The Simple Way Your Whole Family Can Save Water At Home, According To Michael Phelps

mbg Senior Sustainability Editor By Emma Loewe
mbg Senior Sustainability Editor
Emma Loewe is the Sustainability Editor at mindbodygreen and the author of "The Spirit Almanac: A Modern Guide To Ancient Self Care."
The Simple Way Your Whole Family Can Save Water At Home, According To Michael Phelps

Photo by Getty x mbg Creative

Michael Phelps retired from swimming back in 2016, but his journey with the water is far from over.

"Water is something that's so special and important for me," Phelps said during a candid conversation for the mindbodygreen podcast earlier this week. "I never see that changing."

For the second year, the 28-time Olympic medalist is using his star power to spread messages of water conservation as an ambassador for Colgate's Every Drop Counts campaign. Mobilized by the fact that 130 million Americans deal with severe water scarcity for at least one month every year—mostly in Western and Southern states like California, Texas, and Florida—Phelps is getting vocal about the water-saving tweaks that have made all the difference for his growing family.

That means teaching his 2-year-old son Boomer when it's time to turn off the tap using a low-touch solution. "We have a little sticker on Boomer's sink stopper that changes color when the water has been on for too long so he can see it," he said. "When you do leave the faucet running, you're wasting about 64 glasses of water."

It may not seem like much, but it adds up: Colgate estimates that their campaign has saved 50 billion gallons of water annually—proof that small changes can make a surprisingly huge impact.

Colgate's efforts coincide with other consumer-facing campaigns about the importance of water conservation. Stella Artois, for example, has partnered with Water.Org to help bring clean drinking water to 3.5 million people by 2020.

"I think people are starting to understand the importance of making a change today to be able to have this amazing resource for the rest of our lives," Phelps said. "It's something so easy that we can do every day."

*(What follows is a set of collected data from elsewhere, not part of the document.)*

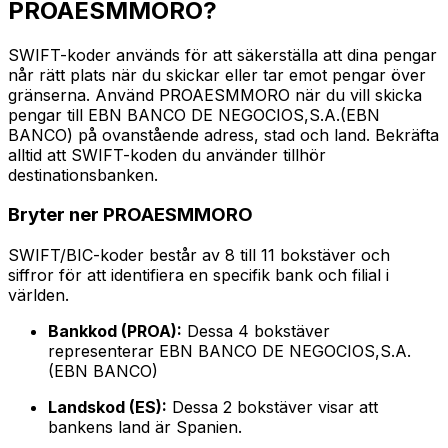
PROAESMMORO?
SWIFT-koder används för att säkerställa att dina pengar
når rätt plats när du skickar eller tar emot pengar över
gränserna. Använd PROAESMMORO när du vill skicka
pengar till EBN BANCO DE NEGOCIOS,S.A.(EBN
BANCO) på ovanstående adress, stad och land. Bekräfta
alltid att SWIFT-koden du använder tillhör
destinationsbanken.
Bryter ner PROAESMMORO
SWIFT/BIC-koder består av 8 till 11 bokstäver och
siffror för att identifiera en specifik bank och filial i
världen.
Bankkod (PROA):
Dessa 4 bokstäver
representerar EBN BANCO DE NEGOCIOS,S.A.
(EBN BANCO)
Landskod (ES):
Dessa 2 bokstäver visar att
bankens land är Spanien.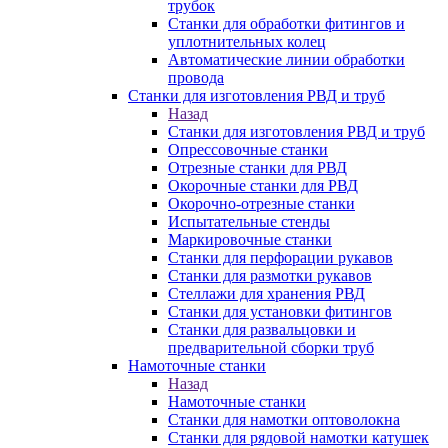
трубок
Станки для обработки фитингов и
уплотнительных колец
Автоматические линии обработки
провода
Станки для изготовления РВД и труб
Назад
Станки для изготовления РВД и труб
Опрессовочные станки
Отрезные станки для РВД
Окорочные станки для РВД
Окорочно-отрезные станки
Испытательные стенды
Маркировочные станки
Станки для перфорации рукавов
Станки для размотки рукавов
Стеллажи для хранения РВД
Станки для установки фитингов
Станки для развальцовки и
предварительной сборки труб
Намоточные станки
Назад
Намоточные станки
Станки для намотки оптоволокна
Станки для рядовой намотки катушек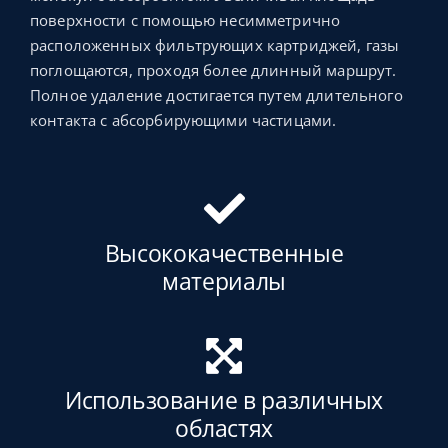
поверхности с помощью несимметрично
расположенных фильтрующих картриджей, газы
поглощаются, проходя более длинный маршрут.
Полное удаление достигается путем длительного
контакта с абсорбирующими частицами.
Высококачественные
материалы
Использование в различных
областях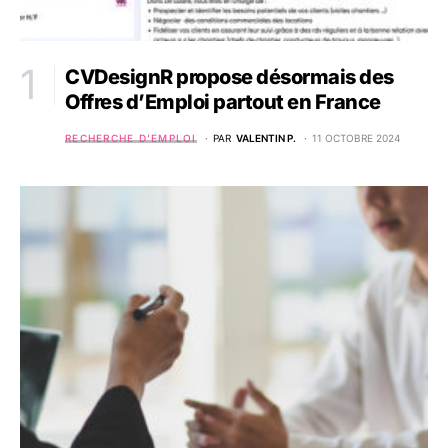
CVDesignR propose désormais des
Offres d’Emploi partout en France
RECHERCHE D’EMPLOI
PAR
VALENTIN P.
11 OCTOBRE 2024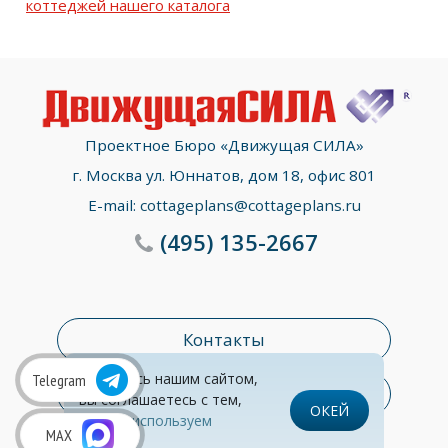
коттеджей нашего каталога
Проектное Бюро «Движущая СИЛА»
г. Москва ул. Юннатов, дом 18, офис 801
E-mail:
cottageplans@cottageplans.ru
(495)
135-2667
Контакты
Пользуясь нашим сайтом,
Telegram
Раздел консультаций
вы соглашаетесь с тем,
ОКЕЙ
что
мы используем
© Все права защищены
Обработка персональных данных
MAX
cookies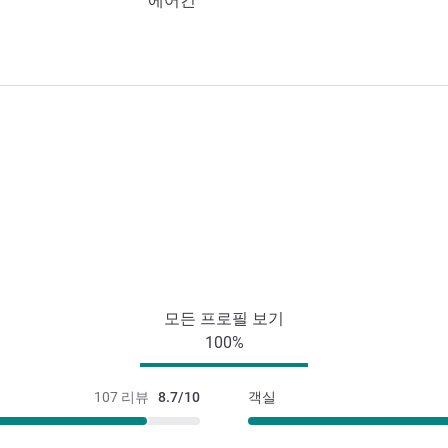
에어컨
모든 프로필 보기
100%
107 리뷰
8.7/10
객실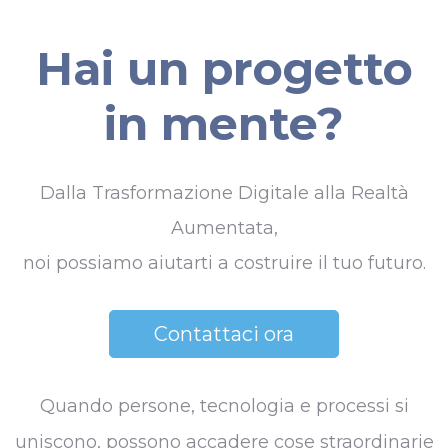
Hai un progetto
in mente?
Dalla Trasformazione Digitale alla Realtà
Aumentata,
noi possiamo aiutarti a costruire il tuo futuro.
Contattaci ora
Quando persone, tecnologia e processi si
uniscono, possono accadere cose straordinarie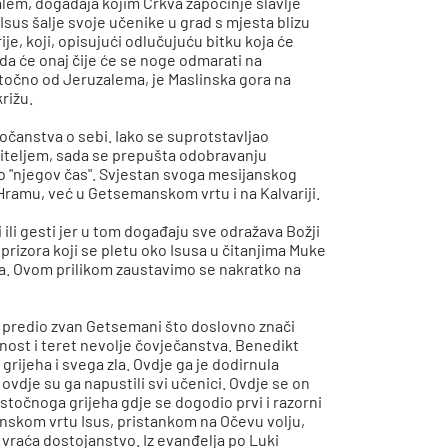
em, događaja kojim Crkva započinje slavlje
sus šalje svoje učenike u grad s mjesta blizu
je, koji, opisujući odlučujuću bitku koja će
 da će onaj čije će se noge odmarati na
točno od Jeruzalema, je Maslinska gora na
križu.
ročanstva o sebi. Iako se suprotstavljao
oditeljem, sada se prepušta odobravanju
ao "njegov čas". Svjestan svoga mesijanskog
 Hramu, već u Getsemanskom vrtu i na Kalvariji.
 ili gesti jer u tom događaju sve odražava Božji
 prizora koji se pletu oko Isusa u čitanjima Muke
. Ovom prilikom zaustavimo se nakratko na
u predio zvan Getsemani što doslovno znači
enost i teret nevolje čovječanstva. Benedikt
grijeha i svega zla. Ovdje ga je dodirnula
 ovdje su ga napustili svi učenici. Ovdje se on
stočnoga grijeha gdje se dogodio prvi i razorni
anskom vrtu Isus, pristankom na Očevu volju,
vraća dostojanstvo. Iz evanđelja po Luki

It's a nice little reminder that every drop counts and the daily, often banal, actions we take can lessen our mark on the planet. If you're ready to start taking water conservation seriously in your own home, some more quick and easy habits to start include waiting until your dishwasher and laundry machines are totally full before running them, taking shorter showers, and giving any old water left in your drinking glass or diffuser to your plants. Hey, every drop counts!